(Stored data entries)
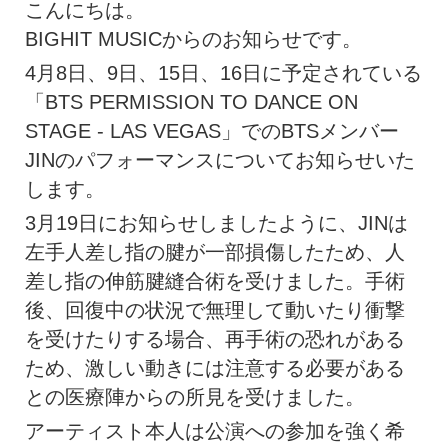
こんにちは。
BIGHIT MUSICからのお知らせです。
4月8日、9日、15日、16日に予定されている
「BTS PERMISSION TO DANCE ON
STAGE - LAS VEGAS」でのBTSメンバー
JINのパフォーマンスについてお知らせいた
します。
3月19日にお知らせしましたように、JINは
左手人差し指の腱が一部損傷したため、人
差し指の伸筋腱縫合術を受けました。手術
後、回復中の状況で無理して動いたり衝撃
を受けたりする場合、再手術の恐れがある
ため、激しい動きには注意する必要がある
との医療陣からの所見を受けました。
アーティスト本人は公演への参加を強く希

# Work instruction
Look for the line that contains "TO DANCE ON" in the entries above. Set it down, along with all later lines, exactly as written.

# Answer area
「BTS PERMISSION TO DANCE ON
STAGE - LAS VEGAS」でのBTSメンバー
JINのパフォーマンスについてお知らせいた
します。
3月19日にお知らせしましたように、JINは
左手人差し指の腱が一部損傷したため、人
差し指の伸筋腱縫合術を受けました。手術
後、回復中の状況で無理して動いたり衝撃
を受けたりする場合、再手術の恐れがある
ため、激しい動きには注意する必要がある
との医療陣からの所見を受けました。
アーティスト本人は公演への参加を強く希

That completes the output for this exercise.